“和大人的为人,性格爽利,私下裏贪些也算是明目张胆,因他知道四爷给他作依靠,你们交情也好,只是此次事关重大,又是他主动请缨,绝不会自己抽自己的嘴巴,也不会不识大体,不顾大局。”
我惊讶,我不愿意看见一个多疑的弘历,但是更不愿看到一个贪心不足的珅。背叛弘历,算计弘历,珅不敢,莲舟的梳洗之刑仍在心头回荡。

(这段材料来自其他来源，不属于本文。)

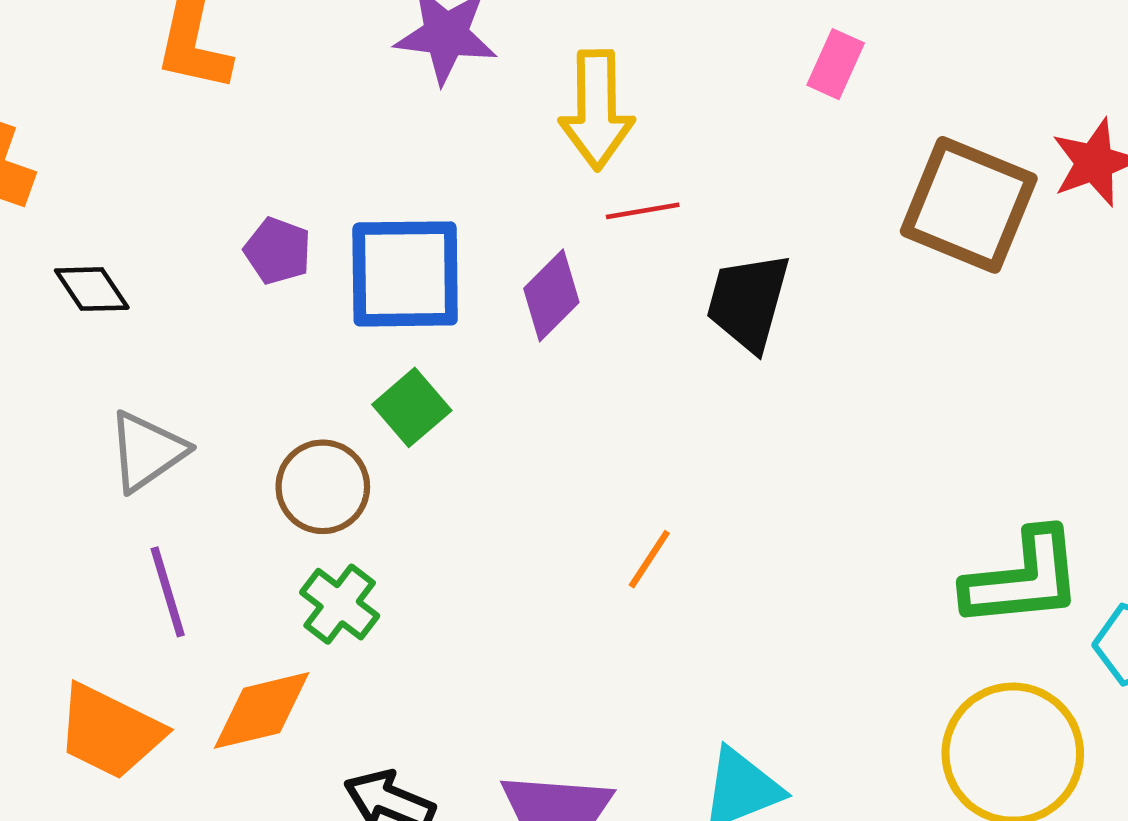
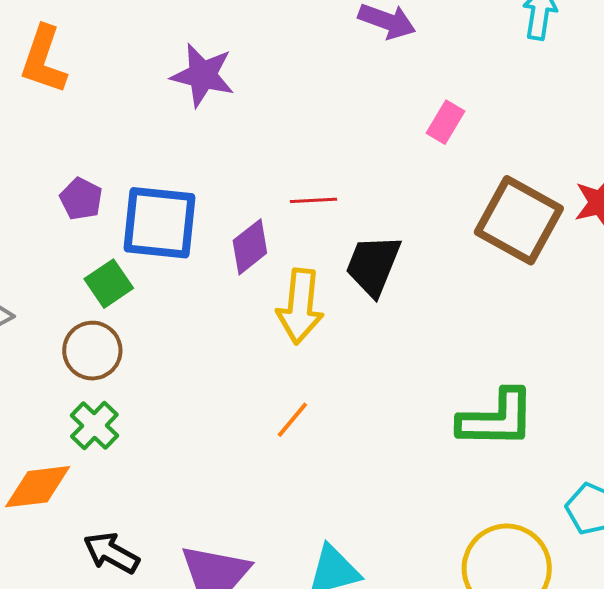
yellow arrow: (597, 110) -> (300, 306), moved
green square: (412, 407) -> (109, 284), moved
green L-shape: (1023, 579) -> (497, 419), moved

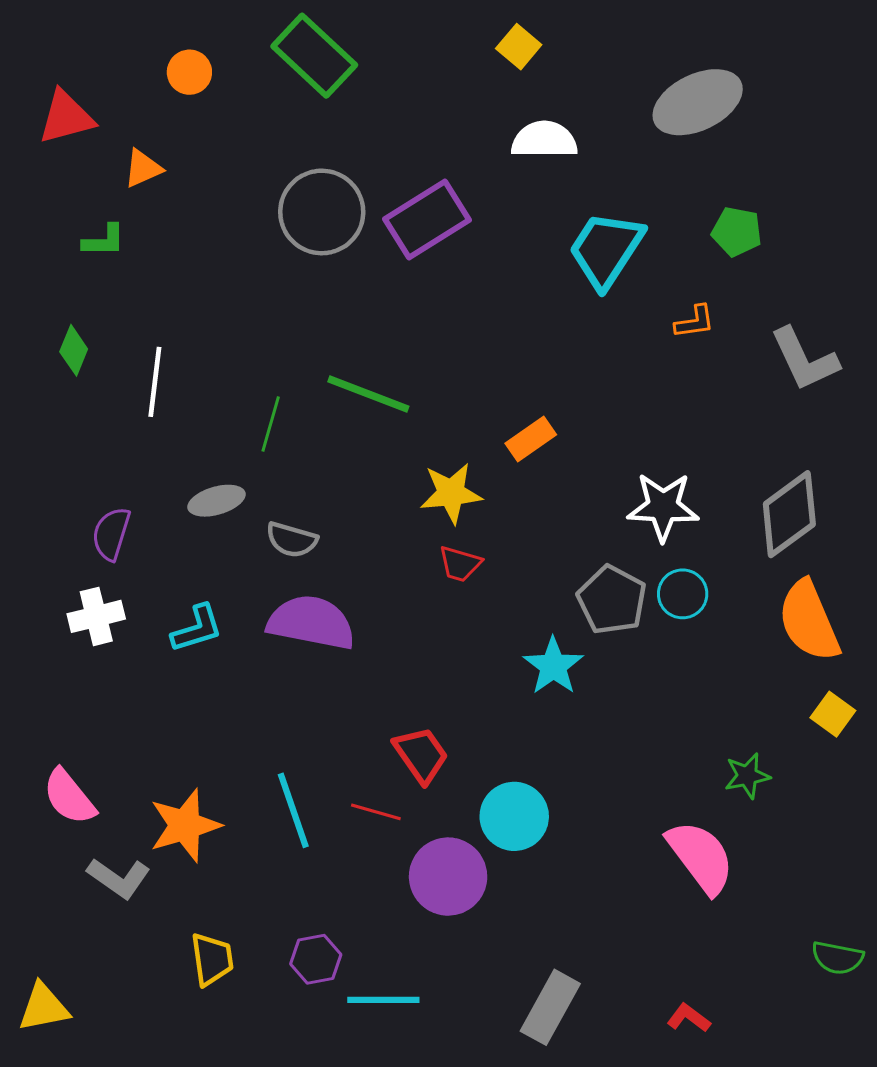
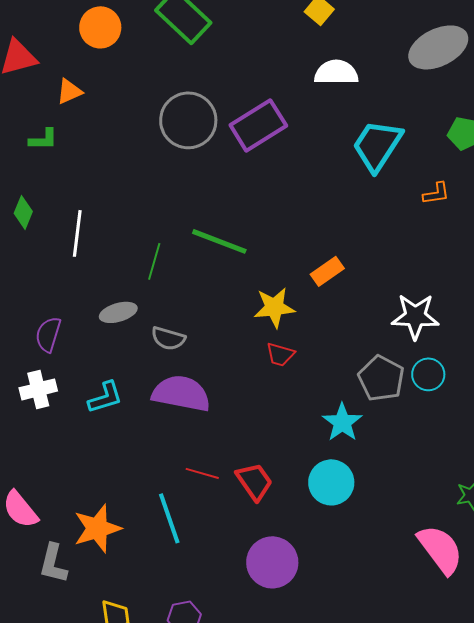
orange circle: (189, 72) -> (100, 27), size x1.4
red line: (376, 812) -> (202, 473), moved
cyan circle: (514, 816) -> (331, 482), moved
gray L-shape: (119, 878) -> (53, 563), turned 69

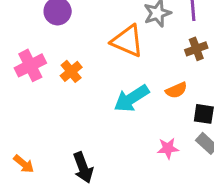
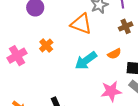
pink cross: (30, 65) -> (17, 56), moved
pink star: (168, 148) -> (111, 91), size x1.5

“四爷不必动气,待和大人回来再定罪也不迟,福康安一面之词许是有些隐情,云南遥远,有些事看到了未必是真的。”
“嗯,也好。”弘历嘆了口气。
几日雨水连绵,新结的花苞都被点开,也洗绿了青草,这园子想来是下过杏花雨、桃花雨、梨花雨,现在下些桂花雨。日日享不完的似水流年。
“主子吃些茶罢,听说和大人从云南赶回来了,皇上在镂云开月设宴,打发高公公来请娘娘了,惇嫔、顺妃也去罢。”奉兮奉上一盏茶。
我心中也是有些未知的惶恐。
镂云开月。
一张大桌,似是西洋的桌子,弘历坐在上位,顺妃第一,惇嫔次之,我在左侧第一。不一刻,见珅从外面进来,给弘历请安。
“奴才和珅云南办案回来,特来请安。”
“嗯,入席罢。”弘历的笑容裏有些勉强。
“是。”只见珅辫梢上滴着水,一身宝蓝色的常服。气氛有些不对,各人都吃了几口,弘历并不抬头,余者都时不时瞄着他的神色,一个个撂下筷子。

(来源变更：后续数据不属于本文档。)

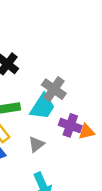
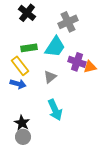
gray cross: (54, 89) -> (68, 22), moved, turned 30

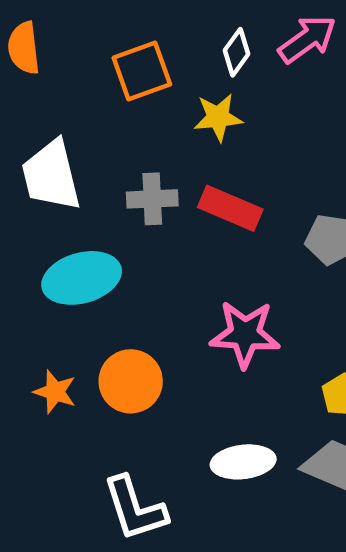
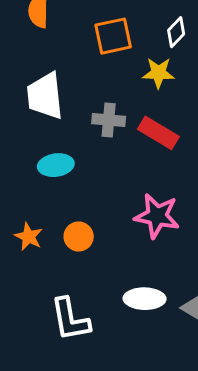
cyan ellipse: (82, 278) -> (56, 165), size x0.7
orange circle: (131, 381) -> (79, 237), size x0.7

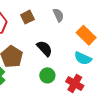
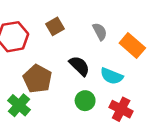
gray semicircle: (58, 15) -> (100, 32), moved
cyan semicircle: (83, 58) -> (112, 76), moved

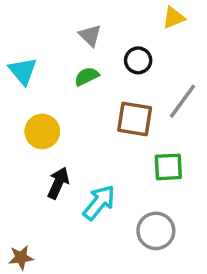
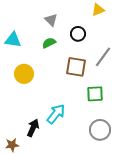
cyan triangle: (23, 71) -> (13, 40), turned -42
black arrow: (58, 183) -> (33, 128), moved
gray circle: (156, 231) -> (100, 130), moved

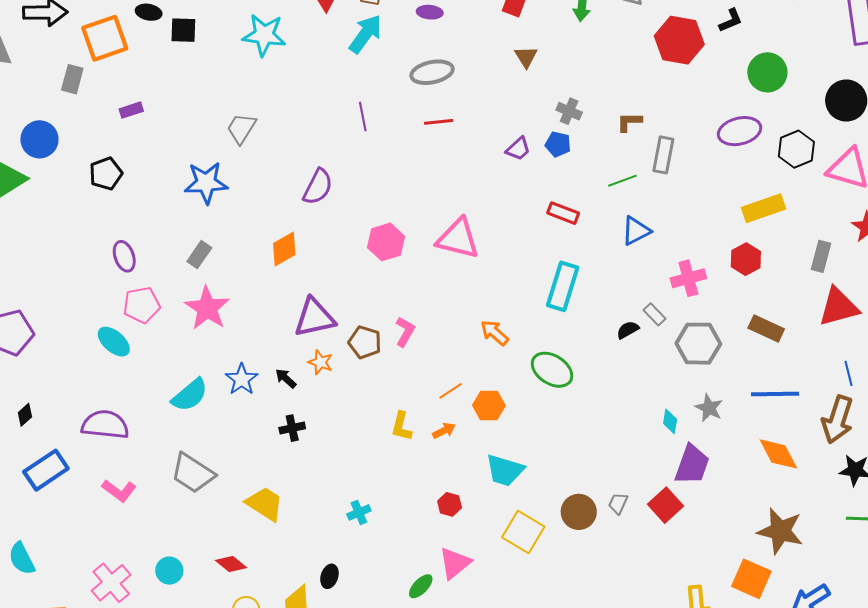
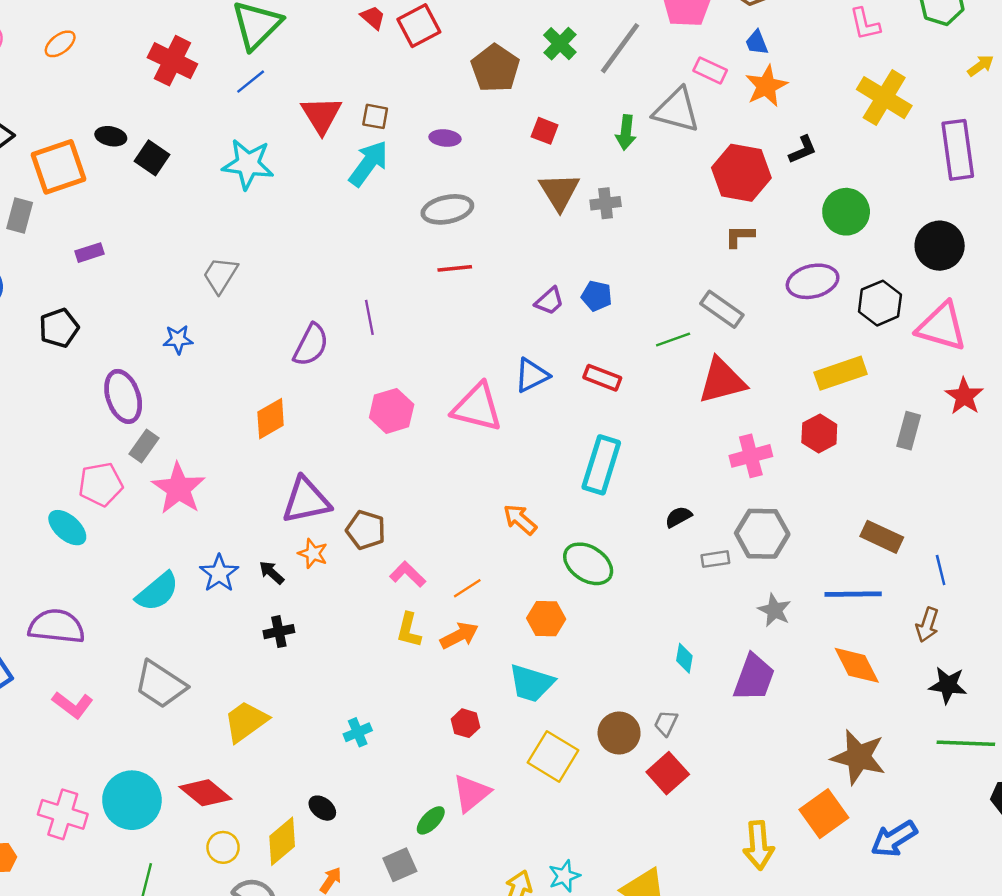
black square: (183, 30) -> (152, 158), turned 32
brown triangle: (526, 57) -> (559, 192), size x1.5
gray cross: (569, 111) -> (606, 203), moved, turned -30
purple line: (363, 117) -> (369, 317), moved
brown L-shape: (629, 122) -> (740, 236), moved
gray rectangle: (663, 155) -> (722, 309), turned -66
blue star: (206, 183) -> (178, 339), size x0.6
blue triangle: (636, 231) -> (532, 375), moved
gray rectangle: (199, 255) -> (144, 446), moved
purple ellipse: (124, 256) -> (123, 396), moved, size x1.4
red triangle: (839, 307) -> (722, 381), moved
gray rectangle: (654, 314) -> (715, 559), moved, turned -55
brown rectangle: (766, 329) -> (882, 537), moved
pink L-shape: (405, 332) -> (408, 574), moved, turned -76
orange hexagon: (489, 405) -> (546, 619), moved
brown arrow: (838, 420) -> (927, 625), size x0.6
cyan diamond: (670, 421) -> (684, 658), moved
orange arrow: (444, 431) -> (459, 635), size x1.4
yellow trapezoid: (265, 504) -> (246, 721), turned -69
red square: (665, 505) -> (668, 773), moved
red diamond: (231, 564) -> (205, 793), size x1.4
cyan circle: (169, 571) -> (132, 800), size x1.8
black ellipse: (329, 576) -> (322, 808), turned -70
orange square: (751, 579) -> (824, 814), turned 30
pink cross: (111, 583) -> (63, 814), turned -33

“奴才拘看李侍尧的管家李福,只是那老鬼狡猾,奴才留下心腹,若无意外,半月则有结果了。”
“你留下了你的心腹,朕的心腹回来了,案子没结,晚些时候,若无意外。呵呵。”弘历笑得凉沁沁的。
珅也楞了一楞,覆道:“四爷且耐心等些时候,定有佳音,这是奴才在南诏商人那买的木樨香膏,现赠与各宫娘娘。犹记得令嫔娘娘初次入宫,家宴上腕开木樨的事……”
“朕是不是忘记嘱咐你了,让你去办案还是去置办胭脂水粉?等些时候。静待佳音,你倒是扯得有鼻子有眼睛的!”弘历看来是耐不住了。

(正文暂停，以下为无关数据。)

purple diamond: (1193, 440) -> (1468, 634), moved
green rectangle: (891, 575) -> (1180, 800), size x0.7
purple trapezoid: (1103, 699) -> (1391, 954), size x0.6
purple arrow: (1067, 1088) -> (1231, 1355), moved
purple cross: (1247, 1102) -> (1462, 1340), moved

“福康安的信比你早到一步,说你收了李侍尧的钱,回来敷衍朕了,来人,把这个忘恩负义,不顾国法的东西给我押下去,交由大理寺受理。”
“四爷,奴才确实收了银子,只是将计就计,此中有难言之隐,且听奴才说啊。”
弘历怒不可遏,一挥手。珅被押下去了。
顺妃挑唆太后生事,惇嫔怂恿宫女用下作手段争宠,现在唬得都不敢言语。不知道弘历请她们来,心中到底作何计较。
“瞧你们兄妹三人,一丘之貉,早晚要清算!”
弘历回头一指顺妃和惇嫔,二人吓得连连叩头。
珅被带下去,弘历闭上眼睛,长长嘆了口气。
“小玉,你不是说等珅回来在定夺么?他竟然枉了朕这些年与他日日不离之情。叫朕如何不痛彻心扉!”
“四爷,小玉不懂窥测人心,只凭冷暖,心中想着那人是什么人,那人便是什么人,和大人再算计,也算计不到四爷头上,云南凶险,他纵有心贪财也无须大费周章,凭借他一人之下万人之上,谁的牙缝裏还挤不出孝敬的钱来呢呵呵,他刚刚要说的隐衷,四爷并不理会。”我语气冷下来。抬头给了他一个质问的眼神,毕竟,天子尊严,容不得轻易冒犯。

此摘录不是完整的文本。